The solution uses a clever technique based on the inclusion-exclusion principle combined with a sliding window. Instead of directly counting subarrays with exactly `k` distinct integers, it calculates:

`count(at most k distinct) - count(at most k-1 distinct)`

The difference between these two counts gives us the number of subarrays with exactly `k` distinct integers.

**`count_at_most_k_distinct(arr, k_limit)` Function:**

This helper function counts the number of contiguous subarrays in `arr` that have at most `k_limit` distinct integers. It uses a sliding window approach:

1.  **Initialization:**

    - `n`: Length of the input array `arr`.
    - `count`: Counter for the number of valid subarrays.
    - `left`: Left pointer of the sliding window.
    - `distinct_counts`: A `defaultdict(int)` to store the frequency of each element within the current window.
    - `distinct_elements`: The number of distinct elements in the current window.

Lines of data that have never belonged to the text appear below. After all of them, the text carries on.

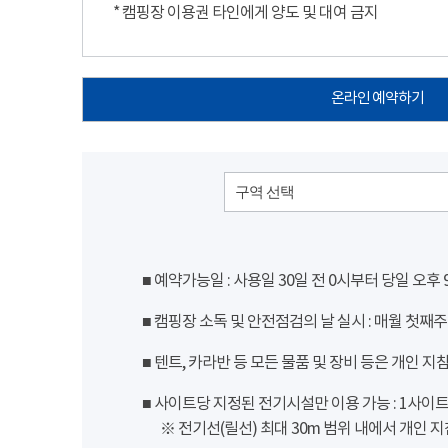
* 캠핑장 이용권 타인에게 양도 및 대여 금지
온라인 예약하기
구역 선택
■ 예약가능일 : 사용일 30일 전 0시부터 당일 오후
■ 캠핑장 소독 및 안전점검의 날 실시 : 매월 첫째주
■ 텐트, 카라반 등 모든 물품 및 장비 등은 개인 지
■ 사이트당 지정된 전기시설만 이용 가능 : 1사이트 당
※ 전기선(릴선) 최대 30m 범위 내에서 개인 지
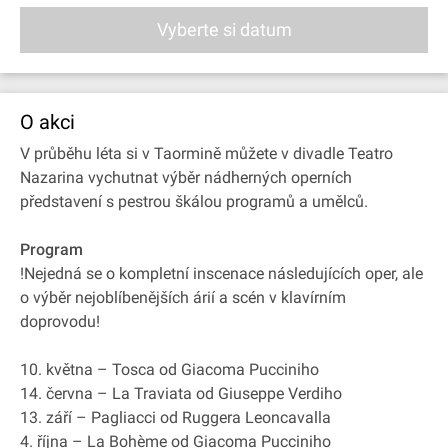
Vyberte si datum
O akci
V průběhu léta si v Taormině můžete v divadle Teatro
Nazarina vychutnat výběr nádherných operních
představení s pestrou škálou programů a umělců.
Program
!Nejedná se o kompletní inscenace následujících oper, ale
o výběr nejoblíbenějších árií a scén v klavírním
doprovodu!
10. května – Tosca od Giacoma Pucciniho
14. června – La Traviata od Giuseppe Verdiho
13. září – Pagliacci od Ruggera Leoncavalla
4. října – La Bohème od Giacoma Pucciniho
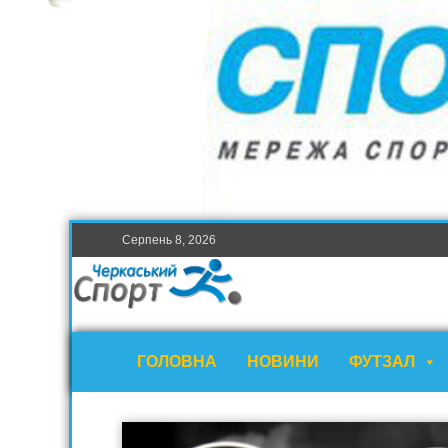
Серпень 8, 2026
ГОЛОВНА
НОВИНИ
ФУТЗАЛ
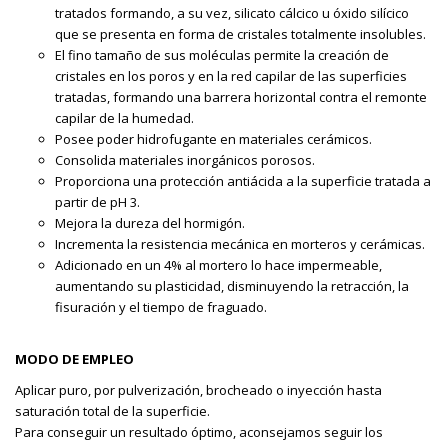
tratados formando, a su vez, silicato cálcico u óxido silícico
que se presenta en forma de cristales totalmente insolubles.
El fino tamaño de sus moléculas permite la creación de
cristales en los poros y en la red capilar de las superficies
tratadas, formando una barrera horizontal contra el remonte
capilar de la humedad.
Posee poder hidrofugante en materiales cerámicos.
Consolida materiales inorgánicos porosos.
Proporciona una protección antiácida a la superficie tratada a
partir de pH 3.
Mejora la dureza del hormigón.
Incrementa la resistencia mecánica en morteros y cerámicas.
Adicionado en un 4% al mortero lo hace impermeable,
aumentando su plasticidad, disminuyendo la retracción, la
fisuración y el tiempo de fraguado.
MODO DE EMPLEO
Aplicar puro, por pulverización, brocheado o inyección hasta
saturación total de la superficie.
Para conseguir un resultado óptimo, aconsejamos seguir los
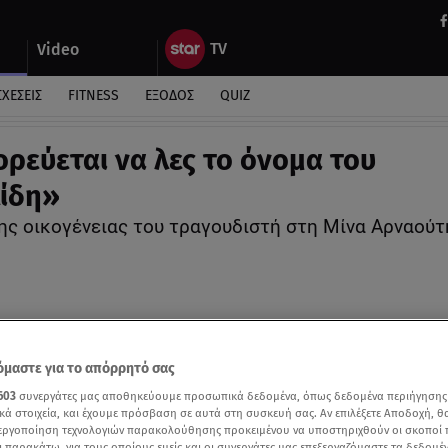
Video
ΣΧΕΣΕΙΣ
FITNESS
ΕΞΟΔΟΣ
QUIZ
ρεύεται να λες το όνομα του
ίδη»
ης οικογένειας του τραγουδιστή στη Μίνα Αρναούτ
μαστε για το απόρρητό σας
603
συνεργάτες μας αποθηκεύουμε προσωπικά δεδομένα, όπως δεδομένα περιήγησης
κά στοιχεία, και έχουμε πρόσβαση σε αυτά στη συσκευή σας. Αν επιλέξετε Αποδοχή, θ
νεργοποίηση τεχνολογιών παρακολούθησης προκειμένου να υποστηριχθούν οι σκοποί
ι παρακάτω, για τους οποίους εμείς και οι συνεργάτες μας επεξεργαζόμαστε τα δεδομέ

2.  **Sliding the Right Pointer:**

    - The `right` pointer iterates through the array, expanding the window.
    - For each new element `arr[right]`:
      - If it's a new distinct element in the window (`distinct_counts[arr[right]] == 0`), increment `distinct_elements`.
      - Increment the count of `arr[right]` in `distinct_counts`.

3.  **Shrinking the Left Pointer (Maintaining the Constraint):**

    - `while distinct_elements > k_limit:`: If the number of distinct elements in the current window exceeds `k_limit`, we need to shrink the window from the left.
    - Decrement the count of `arr[left]` in `distinct_counts`.
    - If the count of `arr[left]` becomes 0 after decrementing, it means this element is no longer present in the window, so we decrement `distinct_elements`.
    - Move the `left` pointer one step to the right.

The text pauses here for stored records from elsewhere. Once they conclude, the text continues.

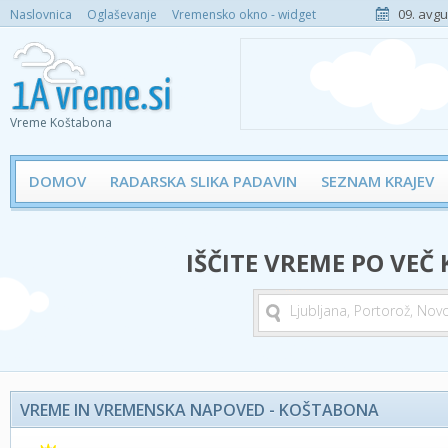
09. avgu
Naslovnica
Oglaševanje
Vremensko okno - widget
Vreme Koštabona
DOMOV
RADARSKA SLIKA PADAVIN
SEZNAM KRAJEV
IŠČITE VREME PO VEČ
VREME IN VREMENSKA NAPOVED - KOŠTABONA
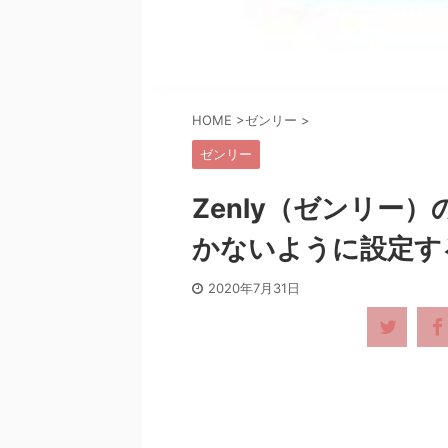
HOME
>
ゼンリー
>
ゼンリー
Zenly（ゼンリー
かないように設定す
2020年7月31日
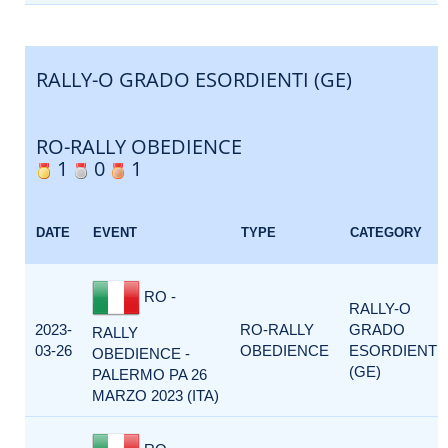
RALLY-O GRADO ESORDIENTI (GE)
RO-RALLY OBEDIENCE
1
0
1
DATE
EVENT
TYPE
CATEGORY
RO -
RALLY-O
2023-
RO-RALLY
GRADO
RALLY
03-26
OBEDIENCE
ESORDIENTI
OBEDIENCE -
(GE)
PALERMO PA 26
MARZO 2023 (ITA)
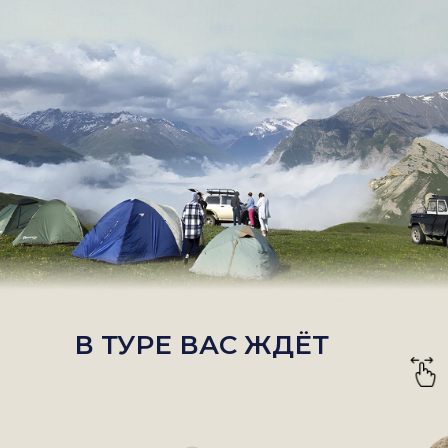
В ТУРЕ ВАС ЖДЁТ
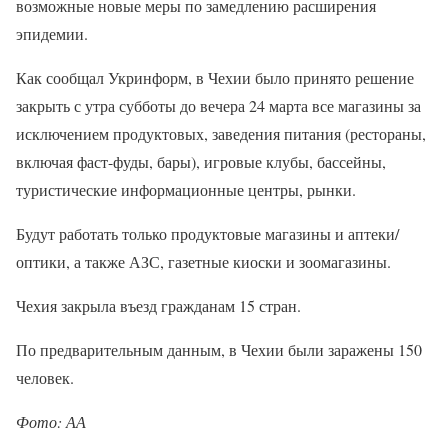
возможные новые меры по замедлению расширения
эпидемии.
Как сообщал Укринформ, в Чехии было принято решение
закрыть с утра субботы до вечера 24 марта все магазины за
исключением продуктовых, заведения питания (рестораны,
включая фаст-фуды, бары), игровые клубы, бассейны,
туристические информационные центры, рынки.
Будут работать только продуктовые магазины и аптеки/
оптики, а также АЗС, газетные киоски и зоомагазины.
Чехия закрыла въезд гражданам 15 стран.
По предварительным данным, в Чехии были заражены 150
человек.
Фото: АА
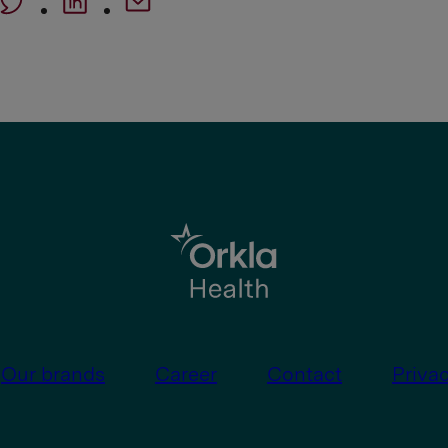
Our brands
Career
Contact
Priva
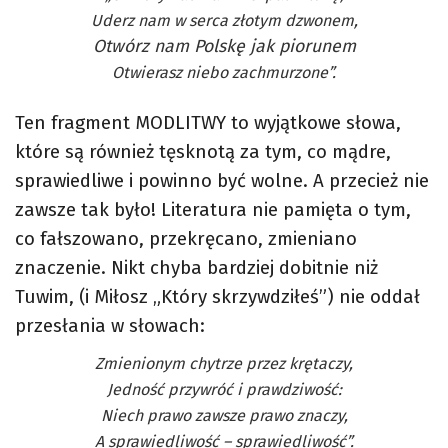
Uderz nam w serca złotym dzwonem,
Otwórz nam Polskę jak piorunem
Otwierasz niebo zachmurzone”.
Ten fragment MODLITWY to wyjątkowe słowa,
które są również tęsknotą za tym, co mądre,
sprawiedliwe i powinno być wolne. A przecież nie
zawsze tak było! Literatura nie pamięta o tym,
co fałszowano, przekręcano, zmieniano
znaczenie. Nikt chyba bardziej dobitnie niż
Tuwim, (i Miłosz „Który skrzywdziłeś”) nie oddał
przesłania w słowach:
Zmienionym chytrze przez krętaczy,
Jedność przywróć i prawdziwość:
Niech prawo zawsze prawo znaczy,
A sprawiedliwość – sprawiedliwość”.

4.  **Counting Valid Subarrays:**

    - `count += right - left + 1`: At each `right` position, the window `[left, right]` contains at most `k_limit` distinct elements. Therefore, all subarrays ending at `right` and starting at any index from `left` to `right` (inclusive) also satisfy this condition. The number of such subarrays is `right - left + 1`.

5.  **Return Count:** The function returns the total count of subarrays with at most `k_limit` distinct elements.

**`subarraysWithKDistinct(nums, k)` Function:**

1.  **Handle `k=0`:** If `k` is 0, there can be no subarrays with exactly 0 distinct integers (unless the subarray is empty, but we are counting non-empty contiguous subarrays). So, we return 0.

2.  **Apply Inclusion-Exclusion:** We call `count_at_most_k_distinct` twice:

    - Once with `k` to get the count of subarrays with at most `k` distinct integers.
    - Once with `k - 1` to get the count of subarrays with at most `k - 1` distinct integers.

3.  **Return the Difference:** The difference between these two counts gives the number of subarrays with exactly `k` distinct integers.

**Time and Space Complexity:**

- **Time Complexity:** O(n), where n is the length of the `nums` array. Both `count_at_most_k_distinct` are linear time due to the single pass of the `right` pointer and the `left` pointer also moving at most `n` times in total.
- **Space Complexity:** O(n) in the worst case for the `distinct_counts` dictionary if all elements in `nums` are distinct.

This sliding window approach combined with the inclusion-exclusion principle provides an efficient solution to the problem. The test cases cover various edge scenarios and the examples from the problem description.